Microsoft AZ-104 Certification: Everything You Need to Know to Become an Azure Administrator in 2025

Cloud computing has reshaped the technology industry in ways that continue to accelerate every year, and Microsoft Azure sits at the center of that transformation for enterprises worldwide. The AZ-104 certification, officially titled Microsoft Certified: Azure Administrator Associate, has become one of the most sought-after credentials in the cloud computing space. It validates the skills required to implement, manage, and monitor an organization’s Azure environment, covering everything from identity and governance to virtual networking and storage management. For IT professionals looking to establish or advance a career in cloud administration, the AZ-104 represents a logical, credible, and career-defining milestone.

The exam is designed for professionals who work with Azure on a regular basis in an administrative capacity — configuring resources, managing access, monitoring performance, and troubleshooting issues that arise in live cloud environments. Unlike entry-level credentials that test conceptual awareness, the AZ-104 requires candidates to demonstrate practical competency. Scenario-based questions place you in realistic situations and ask you to make decisions that a working Azure administrator would face daily. In 2025, as Azure continues to expand its service catalog and enterprise adoption grows, passing the AZ-104 has never been more relevant or more rewarding professionally.

What the Official Exam Skills Outline Actually Tells You

Before committing to any study resource or preparing a study schedule, every AZ-104 candidate should download and read the official skills measured document published by Microsoft. This document is the authoritative source of truth about what the exam tests and how heavily each domain is weighted. It is updated periodically to reflect changes in Azure services and administrative practices, which means a version from even one year ago may not accurately reflect what you will encounter on your exam date in 2025.

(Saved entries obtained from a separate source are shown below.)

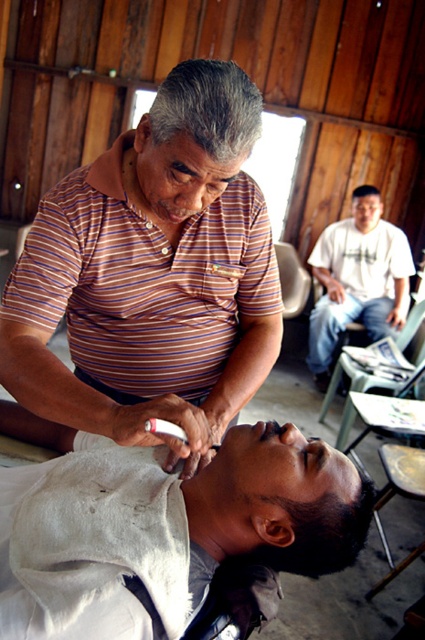 Question: Is the position of striped cotton shirt at center more distant than that of white cloth at lower center?

Choices:
 (A) yes
 (B) no

Answer: (A)

Question: Which point is closer to the camera?

Choices:
 (A) (346, 529)
 (B) (340, 442)
 (C) (47, 332)

Answer: (A)

Question: Which point is farther to the camera?

Choices:
 (A) (371, 253)
 (B) (368, 376)

Answer: (A)

Question: Estimate the real-world distances between objects in this image. Which object is farther from the metallic gray chair at center?

Choices:
 (A) white cotton shirt at upper right
 (B) white cloth at lower center

Answer: (B)

Question: Is striped cotton shirt at center thinner than metallic gray chair at center?

Choices:
 (A) yes
 (B) no

Answer: (B)

Question: Does white cotton shirt at upper right have a lesser width compared to metallic gray chair at center?

Choices:
 (A) yes
 (B) no

Answer: (B) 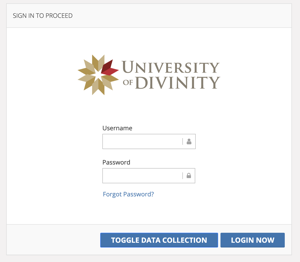 Locate an element on the screen. The width and height of the screenshot is (300, 262). white rectangular input boxes is located at coordinates (135, 142), (140, 178). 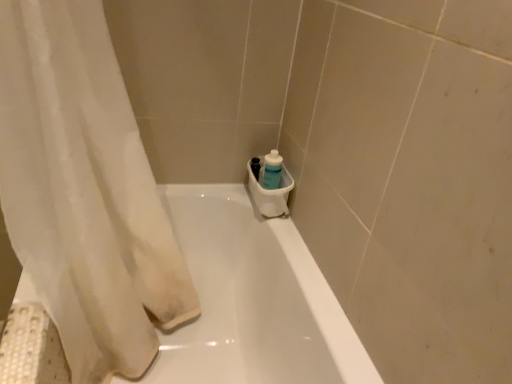 Where is `vacant position to the left of translucent plastic bottle at lower right`? Image resolution: width=512 pixels, height=384 pixels. vacant position to the left of translucent plastic bottle at lower right is located at coordinates (226, 201).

The current AZ-104 exam covers five primary domains: managing Azure identities and governance, implementing and managing storage, deploying and managing Azure compute resources, implementing and managing virtual networking, and monitoring and maintaining Azure resources. Each domain carries a percentage weight that tells you how many questions from that area will appear on your exam. Treating these weights as a guide for time allocation is one of the most practical preparation decisions you can make, ensuring that your deepest study effort goes into the areas with the greatest impact on your final score.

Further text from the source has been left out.